For the reasons indicated, the judgment of the court below is reversed, and the cause remanded; and it has been so ordered.
Reversed and remanded.
On Motion for Rehearing and to Certify.
Appellant has filed a motion for rehearing, in which it is contended that the opinion filed herein on April 19, 1912, is in conflict with the opinion of this court in the case of Hillsman v. Faison, 23 Tex. Civ. App. 398, 57 S.W. 921, and the opinion of the Court of Civil Appeals for the Second District in the case of Hendrick v. Culberson, 23 Tex. Civ. App. 409, 56 S.W. 616; and because of such alleged conflicts we are asked to certify the questions upon which the conflicts are claimed to exist to the Supreme Court for decision.

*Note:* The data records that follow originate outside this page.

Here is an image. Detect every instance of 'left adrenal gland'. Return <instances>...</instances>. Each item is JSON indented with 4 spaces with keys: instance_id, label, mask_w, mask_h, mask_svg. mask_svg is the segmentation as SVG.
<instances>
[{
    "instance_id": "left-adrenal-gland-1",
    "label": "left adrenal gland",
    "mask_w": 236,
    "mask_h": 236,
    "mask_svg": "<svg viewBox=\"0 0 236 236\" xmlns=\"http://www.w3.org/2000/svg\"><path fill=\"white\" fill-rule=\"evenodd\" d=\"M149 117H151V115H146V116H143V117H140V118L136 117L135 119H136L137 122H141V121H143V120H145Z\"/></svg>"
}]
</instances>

The claim of conflict with the opinion in the Hillsman Case, supra, is based upon the ruling of this court in not sustaining appellant's eleventh assignment of error, which complains of the holding of the trial court that the voter Ed Haas was not unlawfully deprived of his right to vote at the election to contest which this suit was brought. Haas testified on the trial that he owned property in the district subject to taxation on the 1st day of January next preceding the date of the election, but that said property had not been rendered for taxation prior to the time he offered to vote.

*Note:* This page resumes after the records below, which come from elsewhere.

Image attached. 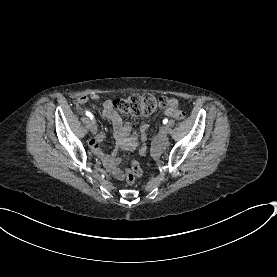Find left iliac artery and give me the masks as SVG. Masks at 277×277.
<instances>
[{
	"label": "left iliac artery",
	"instance_id": "1",
	"mask_svg": "<svg viewBox=\"0 0 277 277\" xmlns=\"http://www.w3.org/2000/svg\"><path fill=\"white\" fill-rule=\"evenodd\" d=\"M167 122H168V119L165 118V119L163 120V124H166Z\"/></svg>",
	"mask_w": 277,
	"mask_h": 277
}]
</instances>
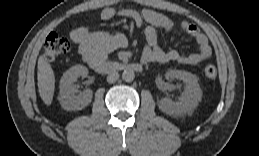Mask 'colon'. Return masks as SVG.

Under the decision in the Hillsman Case the fact that Haas had not rendered his property for taxes did not disqualify him as a voter, and our former opinion in this case does not conflict with that ruling. There was more involved in the question presented by the assignment of error before mentioned than the disqualification vel non of Mr. Haas. The trial court found, and the finding is not assailed by any assignment presented in appellant's brief, that, when asked by the judge of the election if he owned property in the district subject to taxation, Haas replied that he did not. Having informed the officer of the election whose duty it was to test his qualification that he did not own property in the district subject to taxation, the officer properly refused to permit him to vote, and it is immaterial whether he was in fact a property owner. The election officer was not responsible for his mistake, or his misunderstanding of the question, and there is nothing to indicate that the officer had any reason to suppose that the fact was otherwise than as stated to him by Haas. We think it clear that in overruling the assignment mentioned we were not in conflict with the decision in the Hillsman Case, supra.

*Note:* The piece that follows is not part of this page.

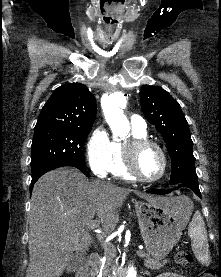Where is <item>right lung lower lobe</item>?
<instances>
[{"instance_id": "obj_1", "label": "right lung lower lobe", "mask_w": 221, "mask_h": 277, "mask_svg": "<svg viewBox=\"0 0 221 277\" xmlns=\"http://www.w3.org/2000/svg\"><path fill=\"white\" fill-rule=\"evenodd\" d=\"M68 166L76 167V168H78L79 170H81L86 176H89L87 170H86L84 167H81V166H78V165H68ZM38 179H39V177H38V178H33V179H32L31 186H30V192H32L33 186H34L35 182H36Z\"/></svg>"}]
</instances>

But for the finding of the trial court before mentioned, we would hold, upon the testimony in the record, that Haas was a qualified voter, and was wrongfully deprived of his right to vote. He testified, and his testimony does not appear to be contradicted, that he did own property subject to taxation in the district on the 1st of January next preceding the election, and that he was not asked by the judge of the election whether he owned property, but whether he had assessed any, and his reply was, not that he did not own any, but that he had assessed none. Upon these facts he was a qualified voter, and should not have been refused the right to vote.
The contention that our former opinion is in conflict with the opinion in the Hendrick Case, supra, is based upon our refusal to sustain appellant's twelfth assignment of error. This assignment complains of the ruling of the trial court in holding that the voters Thomas and Solansky were qualified voters at said election. It is claimed that these voters were not taxpayers in the district, and were therefore not qualified to vote at said election. The evidence shows that both of said voters owned property in the district subject to taxation on the 1st day of January next preceding the election, but that neither had assessed their property, and the name of neither appeared upon the assessment rolls. In the Hillsman Case, supra, which we followed in overruling this assignment, it was expressly held that the failure to assess the property did not disqualify the property owner to vote at such election. The Hendrick case is not in conflict with this ruling. In that case the person held disqualified did not own property in the district subject to taxation on the 1st day of January next before the date of the election, and for that reason he was held not qualified to vote; the court expressly declining to decide whether it was necessary that the property should be assessed in order to entitle the owner to vote at such election.
We think the motion for rehearing and to certify should be refused, and it is so ordered.